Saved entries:
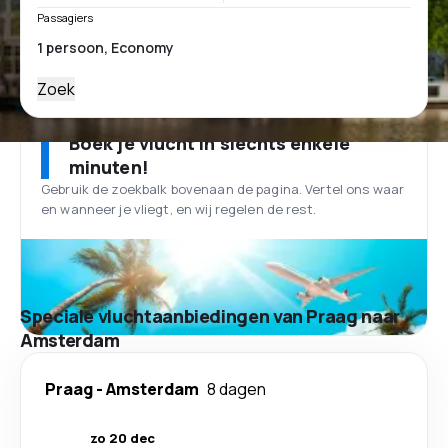
Passagiers
Zoek
Boek je vlucht in slechts enkele
minuten!
Gebruik de zoekbalk bovenaan de pagina. Vertel ons waar
en wanneer je vliegt, en wij regelen de rest.
Speciale vluchtaanbiedingen van Praag naar
Amsterdam
Praag
-
Amsterdam
8 dagen
zo 20 dec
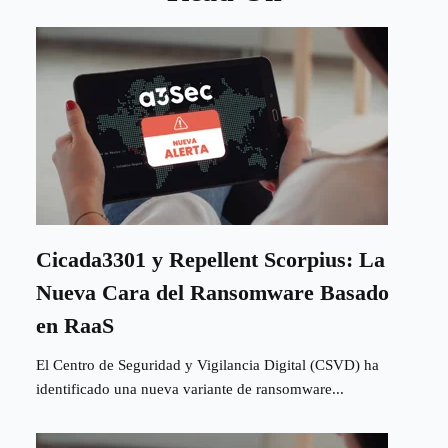
Cicada3301 y Repellent Scorpius: La
Nueva Cara del Ransomware Basado
en RaaS
El Centro de Seguridad y Vigilancia Digital (CSVD) ha
identificado una nueva variante de ransomware...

- **DIRECTIONS**
Go through the entries above and pull out each line with "Praag" in it.

- **EXERCISE OUTPUT**
Speciale vluchtaanbiedingen van Praag naar
Praag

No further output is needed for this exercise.